■ YOUR TASK ■
Transcribe exactly the lines from the one holding "vous propose son" to the end of the data below, including both of those lines and no others.

Stored data entries
::::::::

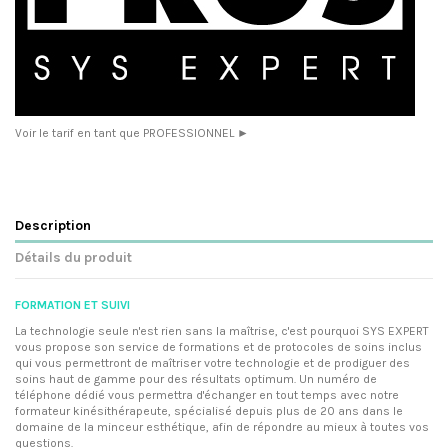
Voir le tarif en tant que PROFESSIONNEL ►
Description
Détails du produit
FORMATION ET SUIVI
La technologie seule n'est rien sans la maîtrise, c'est pourquoi SYS EXPERT
vous propose son service de formations et de protocoles de soins inclus
qui vous permettront de maîtriser votre technologie et de prodiguer des
soins haut de gamme pour des résultats optimum. Un numéro de
téléphone dédié vous permettra d'échanger en tout temps avec notre
formateur kinésithérapeute, spécialisé depuis plus de 20 ans dans le
domaine de la minceur esthétique, afin de répondre au mieux à toutes vos
questions.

::::::::

■ SOLUTION ■
vous propose son service de formations et de protocoles de soins inclus
qui vous permettront de maîtriser votre technologie et de prodiguer des
soins haut de gamme pour des résultats optimum. Un numéro de
téléphone dédié vous permettra d'échanger en tout temps avec notre
formateur kinésithérapeute, spécialisé depuis plus de 20 ans dans le
domaine de la minceur esthétique, afin de répondre au mieux à toutes vos
questions.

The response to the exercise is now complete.